Interessante è notare che in realtà in vita Catone non assecondò sempre i desideri della moglie come afferma il guardiano del Purgatorio («Marzïa piacque tanto a li occhi miei/ mentre ch'i' fu' di là», diss' elli allora,/ che quante grazie volse da me, fei»). Infatti, dopo alcuni anni la diede in matrimonio ad Ortensio. Alla morte di quest’ultimo la donna tornò dal primo marito per rimanere con lui sino alla fine e perché la si ricordasse solo come sua moglie. L’episodio era noto a Dante attraverso la Pharsalia. Qui non viene ricordato, ma è, invece, commentato nel Convivio (IV trattato, capitolo XXVIII) laddove Dante spiega che il ritorno di Marzia da Catone simboleggia il ritorno dell’anima a Dio, una volta morto il corpo.

Catone chiede che si adempiano due riti prima della partenza. Con il primo Dante si deve cingere d’un giunco che troverà ai piedi della montagna del Purgatorio, segno di umiltà, prerogativa fondamentale per il cammino. Con il secondo Dante deve lavarsi il viso, togliendo ogni sporco: compiere il viaggio senza il desiderio di purificarsi dalle scorie del peccato non avrebbe senso. Vita militia est ovvero «la vita è un combattimento contro il male e soprattutto contro il proprio male». Seguendo le indicazioni di Catone, Dante e Virgilio ritornano indietro sulla spiaggia del Purgatorio. Hanno camminato fino a quel momento inutilmente, su una strada sbagliata. Nella seconda cantica Virgilio si troverà fuori dal proprio mondo (non dimentichiamoci che lui è anima del Limbo, primo cerchio dell’Inferno) e dovrà imparare a chiedere sempre indicazioni alle anime purganti. La dimensione della mendicanza ben connota l’uomo medioevale. Il termine «mendicanza» ben descrive l’atteggiamento di umile richiesta di aiuto nella consapevolezza della pochezza della capacità umana e della necessità che sia Dio a soccorrerci e salvarci. Per questo l’uomo cresce in un percorso guidato, in una compagnia. Il Purgatorio richiama il pellegrinaggio medioevale e ben rappresenta l’immagine dell’homo viator, del viandante che si affida ad una guida e a un maestro.

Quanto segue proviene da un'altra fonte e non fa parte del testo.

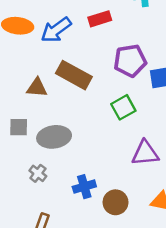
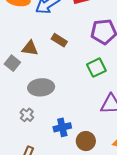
brown rectangle: (74, 75) -> (59, 40), size x0.6
gray square: (19, 127) -> (12, 63), moved, turned 35

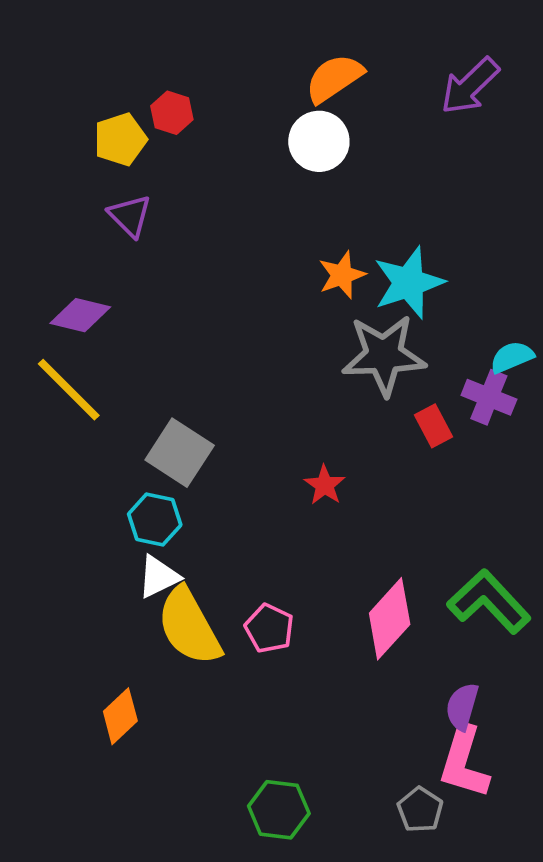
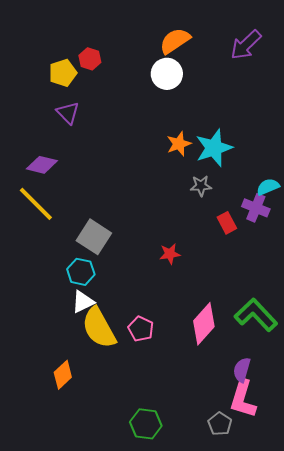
gray star: (384, 355) -> (201, 186), size x0.5
red star: (325, 485) -> (170, 254), turned 30

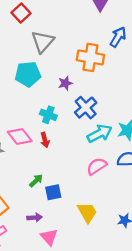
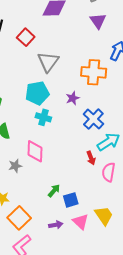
cyan cross: (48, 115) -> (43, 117), moved
pink diamond: (20, 136) -> (35, 151), turned 45
red arrow: (45, 140) -> (91, 158), moved
pink semicircle: (97, 166) -> (109, 172), turned -42
pink triangle: (49, 237) -> (81, 222), moved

Così, i due ritornano indietro e con la brina mattutina non ancora diradata al sole Virgilio pulisce il volto di Dante, ancora sporco per la caligine infernale. Poi i due discendono nella parte più bassa del Purgatorio. Il poeta scrive: «Venimmo poi in sul lito diserto,/ che mai non vide navicar sue acque/ omo, che di tornar sia poscia esperto./ Quivi mi cinse sì com' altrui piacque». Qui sono chiaramente esplicitate le allusioni al viaggio di Ulisse che una volta giunto di fronte alla nuova terra trovò la morte. Affidandosi, invece, ad una guida e al volere del Cielo Dante riuscirà addirittura a salire la montagna. Giunti sulla spiaggia, «là giù colà dove la batte l'onda», Virgilio strappa un giunco «sovra 'l molle limo» e con esso cinge il discepolo. In maniera sorprendente proprio lì crebbe una nuova pianta.

Proprio lì, sulla spiaggia, Dante vedrà sopraggiungere da lontano, rapidissima, una luce bianca che si rivelerà essere un angelo nocchiero del vascello delle anime purganti. Di questo parleremo la prossima volta.